A self consistent theory of Gaussian Processes captures feature learning effects in finite CNNs

TL;DR

This paper develops a self-consistent Gaussian Process theory that captures feature learning effects in finite deep neural networks, bridging the gap between infinite-width limits and practical finite models.

Contribution

It introduces a novel theoretical framework that models feature learning in finite DNNs, validated on CNNs and fully connected networks, revealing a transition between learning regimes.

Findings

Good agreement with experiments on a toy CNN model

Identifies a sharp transition between feature learning and lazy learning regimes

Derives finite-DNN effects for non-linear fully connected networks

Abstract

Deep neural networks (DNNs) in the infinite width/channel limit have received much attention recently, as they provide a clear analytical window to deep learning via mappings to Gaussian Processes (GPs).
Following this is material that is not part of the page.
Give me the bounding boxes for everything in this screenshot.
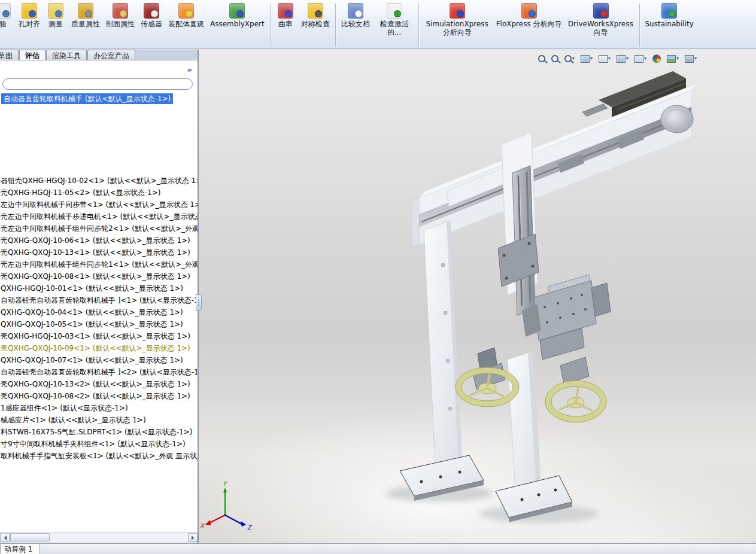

Despite its theoretical appeal, this viewpoint lacks a crucial ingredient of deep learning in finite DNNs, laying at the heart of their success -- feature learning. Here we consider DNNs trained with noisy gradient descent on a large training set and derive a self consistent Gaussian Process theory accounting for strong finite-DNN and feature learning effects. Applying this to a toy model of a two-layer linear convolutional neural network (CNN) shows good agreement with experiments. We further identify, both analytical and numerically, a sharp transition between a feature learning regime and a lazy learning regime in this model. Strong finite-DNN effects are also derived for a non-linear two-layer fully connected network. Our self consistent theory provides a rich and versatile analytical framework for studying feature learning and other non-lazy effects in finite DNNs.